• ASSIGNMENT
Whenever a line of the records below contains the word "image", copy that line.

====== EXCERPTED DATA ======

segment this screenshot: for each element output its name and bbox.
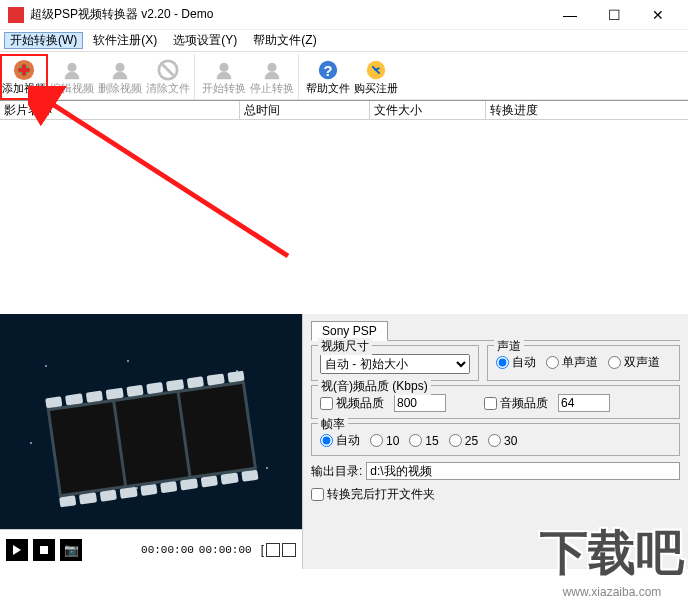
window-titlebar: 超级PSP视频转换器 v2.20 - Demo — ☐ ✕	[0, 0, 688, 30]
toolbar-clear-files[interactable]: 清除文件	[144, 54, 192, 100]
menu-options[interactable]: 选项设置(Y)	[167, 32, 243, 49]
toolbar-start-convert-label: 开始转换	[202, 82, 246, 94]
svg-line-6	[163, 65, 174, 76]
buy-register-icon	[365, 59, 387, 81]
toolbar-delete-video[interactable]: 删除视频	[96, 54, 144, 100]
toolbar-help-label: 帮助文件	[306, 82, 350, 94]
svg-text:?: ?	[324, 63, 333, 79]
toolbar-edit-video[interactable]: 编辑视频	[48, 54, 96, 100]
maximize-button[interactable]: ☐	[592, 1, 636, 29]
output-path-input[interactable]	[366, 462, 680, 480]
toolbar-buy-register-label: 购买注册	[354, 82, 398, 94]
mark-in-button[interactable]	[266, 543, 280, 557]
toolbar: 添加视频 编辑视频 删除视频 清除文件 开始转换 停止转换 ? 帮	[0, 52, 688, 100]
check-audio-quality[interactable]: 音频品质	[484, 395, 548, 412]
radio-fps-auto[interactable]: 自动	[320, 432, 360, 449]
mark-bracket: [	[261, 543, 296, 557]
radio-channel-auto[interactable]: 自动	[496, 354, 536, 371]
menu-help[interactable]: 帮助文件(Z)	[247, 32, 322, 49]
settings-pane: Sony PSP 视频尺寸 自动 - 初始大小 声道 自动 单声道 双声道 视(…	[302, 314, 688, 569]
delete-video-icon	[109, 59, 131, 81]
column-progress[interactable]: 转换进度	[486, 101, 688, 119]
file-list-body[interactable]	[0, 120, 688, 314]
lower-panel: 📷 00:00:00 00:00:00 [ Sony PSP 视频尺寸 自动 -…	[0, 314, 688, 569]
radio-fps-25[interactable]: 25	[449, 434, 478, 448]
stop-button[interactable]	[33, 539, 55, 561]
app-icon	[8, 7, 24, 23]
start-convert-icon	[213, 59, 235, 81]
window-title: 超级PSP视频转换器 v2.20 - Demo	[30, 6, 548, 23]
group-video-size: 视频尺寸 自动 - 初始大小	[311, 345, 479, 381]
video-quality-input[interactable]	[394, 394, 446, 412]
help-icon: ?	[317, 59, 339, 81]
group-channels: 声道 自动 单声道 双声道	[487, 345, 680, 381]
radio-fps-15[interactable]: 15	[409, 434, 438, 448]
svg-point-4	[115, 63, 124, 72]
toolbar-add-video-label: 添加视频	[2, 82, 46, 94]
time-total: 00:00:00	[199, 544, 252, 556]
audio-quality-input[interactable]	[558, 394, 610, 412]
preview-pane: 📷 00:00:00 00:00:00 [	[0, 314, 302, 569]
file-list-header: 影片名称 总时间 文件大小 转换进度	[0, 100, 688, 120]
stop-convert-icon	[261, 59, 283, 81]
column-filesize[interactable]: 文件大小	[370, 101, 486, 119]
group-fps-title: 帧率	[318, 416, 348, 433]
output-row: 输出目录:	[311, 460, 680, 480]
bracket-open: [	[261, 543, 264, 557]
toolbar-separator	[298, 54, 302, 100]
toolbar-start-convert[interactable]: 开始转换	[200, 54, 248, 100]
column-duration[interactable]: 总时间	[240, 101, 370, 119]
svg-marker-12	[13, 545, 21, 555]
mark-out-button[interactable]	[282, 543, 296, 557]
add-video-icon	[13, 59, 35, 81]
close-button[interactable]: ✕	[636, 1, 680, 29]
group-bitrate: 视(音)频品质 (Kbps) 视频品质 音频品质	[311, 385, 680, 419]
menu-register[interactable]: 软件注册(X)	[87, 32, 163, 49]
clear-files-icon	[157, 59, 179, 81]
svg-rect-13	[40, 546, 48, 554]
radio-channel-stereo[interactable]: 双声道	[608, 354, 660, 371]
menu-bar: 开始转换(W) 软件注册(X) 选项设置(Y) 帮助文件(Z)	[0, 30, 688, 52]
watermark-url: www.xiazaiba.com	[540, 585, 684, 599]
radio-fps-30[interactable]: 30	[488, 434, 517, 448]
toolbar-stop-convert-label: 停止转换	[250, 82, 294, 94]
snapshot-button[interactable]: 📷	[60, 539, 82, 561]
check-video-quality[interactable]: 视频品质	[320, 395, 384, 412]
minimize-button[interactable]: —	[548, 1, 592, 29]
toolbar-add-video[interactable]: 添加视频	[0, 54, 48, 100]
toolbar-delete-video-label: 删除视频	[98, 82, 142, 94]
play-button[interactable]	[6, 539, 28, 561]
menu-start-convert[interactable]: 开始转换(W)	[4, 32, 83, 49]
group-fps: 帧率 自动 10 15 25 30	[311, 423, 680, 456]
column-name[interactable]: 影片名称	[0, 101, 240, 119]
toolbar-separator	[194, 54, 198, 100]
group-channels-title: 声道	[494, 338, 524, 355]
edit-video-icon	[61, 59, 83, 81]
svg-point-7	[219, 63, 228, 72]
output-label: 输出目录:	[311, 463, 362, 480]
check-open-folder-after[interactable]: 转换完后打开文件夹	[311, 486, 435, 503]
player-controls: 📷 00:00:00 00:00:00 [	[0, 529, 302, 569]
video-size-select[interactable]: 自动 - 初始大小	[320, 354, 470, 374]
time-current: 00:00:00	[141, 544, 194, 556]
svg-point-3	[67, 63, 76, 72]
group-video-size-title: 视频尺寸	[318, 338, 372, 355]
toolbar-edit-video-label: 编辑视频	[50, 82, 94, 94]
toolbar-clear-files-label: 清除文件	[146, 82, 190, 94]
radio-channel-mono[interactable]: 单声道	[546, 354, 598, 371]
group-bitrate-title: 视(音)频品质 (Kbps)	[318, 378, 431, 395]
svg-point-8	[267, 63, 276, 72]
svg-rect-2	[19, 68, 30, 72]
toolbar-buy-register[interactable]: 购买注册	[352, 54, 400, 100]
radio-fps-10[interactable]: 10	[370, 434, 399, 448]
toolbar-stop-convert[interactable]: 停止转换	[248, 54, 296, 100]
toolbar-help[interactable]: ? 帮助文件	[304, 54, 352, 100]
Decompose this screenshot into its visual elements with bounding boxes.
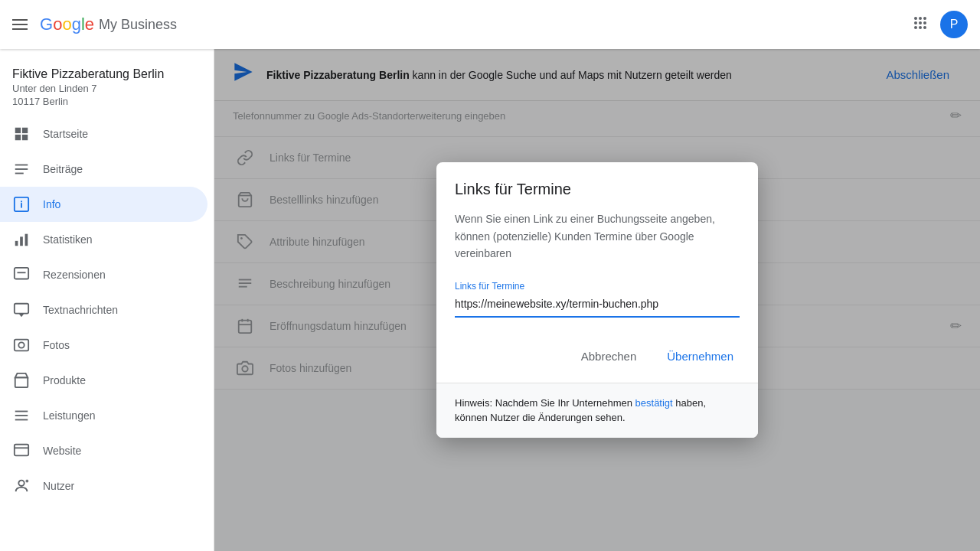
svg-rect-24	[15, 304, 28, 314]
svg-point-7	[919, 26, 922, 29]
startseite-icon	[12, 126, 31, 142]
links-termine-input[interactable]	[455, 295, 740, 318]
confirm-button[interactable]: Übernehmen	[655, 342, 746, 370]
sidebar-label-beitraege: Beiträge	[43, 163, 83, 175]
modal-actions: Abbrechen Übernehmen	[436, 336, 758, 383]
leistungen-icon	[12, 407, 31, 424]
main-layout: Fiktive Pizzaberatung Berlin Unter den L…	[0, 49, 980, 551]
svg-rect-29	[15, 411, 28, 412]
rezensionen-icon	[12, 266, 31, 283]
sidebar-label-info: Info	[43, 198, 60, 210]
svg-rect-12	[22, 135, 28, 140]
header-left: Google My Business	[12, 15, 177, 34]
sidebar-label-textnachrichten: Textnachrichten	[43, 304, 118, 316]
google-wordmark: Google	[40, 15, 94, 34]
sidebar-item-rezensionen[interactable]: Rezensionen	[0, 257, 207, 292]
svg-rect-10	[22, 128, 28, 133]
website-icon	[12, 442, 31, 459]
produkte-icon	[12, 372, 31, 389]
svg-rect-13	[15, 165, 28, 166]
sidebar-label-fotos: Fotos	[43, 339, 70, 351]
nutzer-icon	[12, 478, 31, 494]
svg-rect-18	[21, 201, 22, 202]
bestaetigt-link[interactable]: bestätigt	[635, 397, 673, 409]
sidebar-item-leistungen[interactable]: Leistungen	[0, 398, 207, 433]
svg-point-8	[923, 26, 926, 29]
sidebar-label-leistungen: Leistungen	[43, 409, 96, 422]
svg-rect-23	[18, 272, 26, 273]
svg-rect-21	[25, 234, 28, 246]
beitraege-icon	[12, 161, 31, 178]
business-name: Fiktive Pizzaberatung Berlin	[12, 67, 201, 81]
sidebar-label-produkte: Produkte	[43, 374, 86, 386]
info-icon	[12, 196, 31, 213]
sidebar-item-fotos[interactable]: Fotos	[0, 328, 207, 363]
hamburger-menu-icon[interactable]	[12, 19, 28, 30]
sidebar-item-textnachrichten[interactable]: Textnachrichten	[0, 292, 207, 328]
modal-overlay: Links für Termine Wenn Sie einen Link zu…	[214, 49, 980, 551]
svg-rect-32	[15, 445, 28, 456]
svg-rect-22	[15, 268, 28, 279]
sidebar-item-website[interactable]: Website	[0, 433, 207, 468]
sidebar-label-website: Website	[43, 445, 81, 457]
sidebar-item-beitraege[interactable]: Beiträge	[0, 152, 207, 187]
svg-rect-11	[15, 135, 21, 140]
business-address-line1: Unter den Linden 7	[12, 83, 201, 94]
svg-rect-17	[21, 203, 22, 207]
svg-point-3	[914, 21, 917, 24]
apps-grid-icon[interactable]	[913, 15, 928, 34]
fotos-icon	[12, 337, 31, 354]
svg-point-2	[923, 17, 926, 20]
svg-rect-31	[15, 419, 28, 421]
svg-point-4	[919, 21, 922, 24]
sidebar-item-statistiken[interactable]: Statistiken	[0, 222, 207, 257]
hinweis-label: Hinweis:	[455, 397, 492, 409]
header-right: P	[913, 11, 968, 38]
sidebar-label-startseite: Startseite	[43, 128, 88, 140]
svg-rect-9	[15, 128, 21, 133]
svg-rect-19	[15, 241, 18, 246]
sidebar-nav: Startseite Beiträge Info Statistiken	[0, 116, 214, 504]
sidebar-item-info[interactable]: Info	[0, 187, 207, 222]
svg-rect-28	[15, 377, 28, 387]
sidebar-label-rezensionen: Rezensionen	[43, 269, 106, 281]
links-termine-modal: Links für Termine Wenn Sie einen Link zu…	[436, 162, 758, 437]
svg-rect-20	[20, 236, 23, 246]
sidebar-item-produkte[interactable]: Produkte	[0, 363, 207, 398]
modal-note: Hinweis: Nachdem Sie Ihr Unternehmen bes…	[436, 383, 758, 438]
svg-rect-30	[15, 415, 28, 416]
sidebar: Fiktive Pizzaberatung Berlin Unter den L…	[0, 49, 214, 551]
modal-field: Links für Termine	[455, 281, 740, 318]
svg-point-0	[914, 17, 917, 20]
note-text: Nachdem Sie Ihr Unternehmen	[495, 397, 635, 409]
sidebar-item-startseite[interactable]: Startseite	[0, 116, 207, 152]
svg-point-6	[914, 26, 917, 29]
statistiken-icon	[12, 231, 31, 248]
logo: Google My Business	[40, 15, 177, 34]
sidebar-label-statistiken: Statistiken	[43, 233, 93, 246]
svg-marker-25	[18, 314, 24, 318]
content-area: Fiktive Pizzaberatung Berlin kann in der…	[214, 49, 980, 551]
sidebar-label-nutzer: Nutzer	[43, 480, 74, 492]
header: Google My Business P	[0, 0, 980, 49]
field-label: Links für Termine	[455, 281, 740, 292]
avatar[interactable]: P	[940, 11, 968, 38]
svg-point-34	[18, 481, 24, 486]
modal-body: Links für Termine Wenn Sie einen Link zu…	[436, 162, 758, 335]
svg-rect-26	[15, 340, 28, 351]
svg-point-5	[923, 21, 926, 24]
svg-rect-14	[15, 168, 28, 170]
svg-point-1	[919, 17, 922, 20]
cancel-button[interactable]: Abbrechen	[569, 342, 649, 370]
modal-description: Wenn Sie einen Link zu einer Buchungssei…	[455, 210, 740, 262]
business-info: Fiktive Pizzaberatung Berlin Unter den L…	[0, 55, 214, 110]
svg-point-27	[18, 342, 24, 347]
textnachrichten-icon	[12, 302, 31, 318]
svg-rect-33	[15, 447, 28, 448]
svg-rect-15	[15, 173, 24, 174]
business-address-line2: 10117 Berlin	[12, 96, 201, 107]
sidebar-item-nutzer[interactable]: Nutzer	[0, 468, 207, 504]
my-business-text: My Business	[99, 17, 177, 33]
modal-title: Links für Termine	[455, 181, 740, 198]
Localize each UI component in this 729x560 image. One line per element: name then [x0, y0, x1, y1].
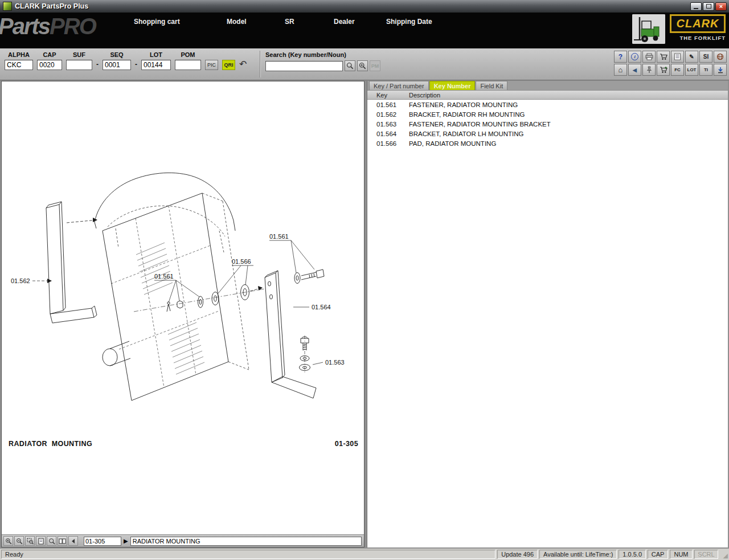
status-cap: CAP: [648, 550, 668, 559]
clark-tagline: THE FORKLIFT: [670, 35, 726, 41]
undo-button[interactable]: ↶: [239, 59, 247, 70]
main-toolbar: ? i ✎ SI ⌂ ◀ FC LOT TI: [614, 51, 727, 76]
callout-leaders: [32, 240, 323, 365]
cart-plus-icon: [660, 66, 667, 73]
cap-field[interactable]: [37, 60, 62, 70]
page-name-input[interactable]: [130, 537, 362, 546]
mounting-hardware[interactable]: [134, 289, 265, 312]
lot-field[interactable]: [141, 60, 171, 70]
pic-button[interactable]: PIC: [205, 60, 218, 70]
fit-page-button[interactable]: [36, 536, 46, 546]
part-bottom-bolt[interactable]: [300, 336, 310, 373]
window-title: CLARK PartsPro Plus: [15, 2, 88, 10]
pom-label: POM: [181, 51, 195, 58]
resize-grip[interactable]: ◢: [720, 550, 728, 559]
suf-label: SUF: [73, 51, 85, 58]
two-page-icon: [59, 538, 66, 545]
app-header: PartsPRO Shopping cart Model SR Dealer S…: [0, 13, 729, 48]
help-button[interactable]: ?: [614, 51, 627, 63]
home-button[interactable]: ⌂: [614, 64, 627, 76]
menu-shipping-date[interactable]: Shipping Date: [386, 18, 432, 26]
table-row[interactable]: 01.564 BRACKET, RADIATOR LH MOUNTING: [367, 129, 728, 138]
menu-model[interactable]: Model: [227, 18, 247, 26]
tab-field-kit[interactable]: Field Kit: [476, 81, 507, 90]
callout-bottom-bolt[interactable]: 01.563: [325, 359, 345, 366]
part-top-bolt[interactable]: [294, 269, 324, 284]
seq-field[interactable]: [103, 60, 131, 70]
diagram-canvas[interactable]: 01.562 01.561 01.566 01.561 01.564 01.56…: [2, 81, 364, 534]
menu-shopping-cart[interactable]: Shopping cart: [134, 18, 180, 26]
radiator-body[interactable]: [103, 193, 249, 400]
language-button[interactable]: [714, 51, 727, 63]
forklift-image: [632, 14, 665, 44]
cart-icon: [660, 53, 667, 60]
go-to-page-button[interactable]: ▶: [122, 538, 129, 544]
diagram-page-number: 01-305: [335, 440, 358, 448]
table-row[interactable]: 01.562 BRACKET, RADIATOR RH MOUNTING: [367, 109, 728, 119]
back-button[interactable]: ◀: [628, 64, 641, 76]
cart-add-button[interactable]: [657, 64, 670, 76]
seq-label: SEQ: [110, 51, 123, 58]
page-navigation-bar: ▶: [2, 534, 364, 547]
pm-button[interactable]: PM: [370, 60, 380, 71]
pan-button[interactable]: [47, 536, 56, 546]
zoom-out-icon: [16, 538, 23, 545]
callout-top-bolt[interactable]: 01.561: [269, 233, 289, 240]
callout-left-bracket[interactable]: 01.562: [11, 277, 30, 284]
menu-sr[interactable]: SR: [285, 18, 294, 26]
ti-button[interactable]: TI: [699, 64, 712, 76]
alpha-field[interactable]: [5, 60, 33, 70]
info-icon: i: [631, 53, 638, 60]
page-number-input[interactable]: [84, 537, 121, 546]
search-label: Search (Key number/Noun): [265, 51, 380, 58]
search-button[interactable]: [345, 60, 355, 71]
zoom-out-button[interactable]: [14, 536, 24, 546]
home-icon: ⌂: [619, 66, 623, 74]
callout-right-bracket[interactable]: 01.564: [312, 304, 331, 310]
close-button[interactable]: ×: [715, 2, 727, 11]
callout-grommet[interactable]: 01.566: [232, 258, 251, 265]
field-separator: -: [96, 60, 99, 70]
two-page-button[interactable]: [58, 536, 67, 546]
minimize-button[interactable]: [690, 2, 702, 11]
maximize-button[interactable]: [703, 2, 714, 11]
magnifier-plus-icon: [359, 62, 366, 70]
search-input[interactable]: [265, 61, 343, 71]
zoom-search-button[interactable]: [357, 60, 368, 71]
edit-button[interactable]: ✎: [685, 51, 698, 63]
prev-arrow-icon: [71, 538, 76, 544]
prev-page-button[interactable]: [68, 536, 78, 546]
si-units-button[interactable]: SI: [699, 51, 712, 63]
table-header: Key Description: [367, 91, 728, 100]
zoom-in-button[interactable]: [3, 536, 13, 546]
column-header-key[interactable]: Key: [367, 92, 406, 99]
clark-logo: CLARK THE FORKLIFT: [670, 14, 726, 41]
diagram-title: RADIATOR MOUNTING: [9, 440, 92, 448]
info-button[interactable]: i: [628, 51, 641, 63]
radiator-cowl[interactable]: [95, 173, 235, 252]
table-row[interactable]: 01.566 PAD, RADIATOR MOUNTING: [367, 138, 728, 148]
callout-hardware[interactable]: 01.561: [154, 273, 174, 280]
qri-button[interactable]: QRI: [222, 60, 235, 70]
lot-label: LOT: [150, 51, 162, 58]
zoom-window-button[interactable]: [25, 536, 35, 546]
download-button[interactable]: [714, 64, 727, 76]
table-row[interactable]: 01.561 FASTENER, RADIATOR MOUNTING: [367, 100, 728, 109]
pin-button[interactable]: [642, 64, 656, 76]
column-header-description[interactable]: Description: [406, 92, 728, 99]
shopping-cart-button[interactable]: [657, 51, 670, 63]
parts-list-button[interactable]: [671, 51, 684, 63]
tab-strip: Key / Part number Key Number Field Kit: [367, 81, 728, 91]
print-button[interactable]: [642, 51, 656, 63]
tab-key-part-number[interactable]: Key / Part number: [369, 81, 429, 90]
suf-field[interactable]: [66, 60, 92, 70]
fc-button[interactable]: FC: [671, 64, 684, 76]
menu-dealer[interactable]: Dealer: [334, 18, 355, 26]
lot-toggle-button[interactable]: LOT: [685, 64, 698, 76]
magnifier-icon: [346, 62, 354, 70]
tab-key-number[interactable]: Key Number: [429, 81, 476, 90]
download-icon: [717, 67, 724, 73]
part-left-bracket[interactable]: [46, 202, 97, 323]
table-row[interactable]: 01.563 FASTENER, RADIATOR MOUNTING BRACK…: [367, 119, 728, 129]
pom-field[interactable]: [175, 60, 201, 70]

======

• ANSWER FOR THIS EXERCISE
Localize each UI component in this 729x560 image. One line per element: name then [x0, y0, x1, y1].
forklift-image: [632, 14, 665, 44]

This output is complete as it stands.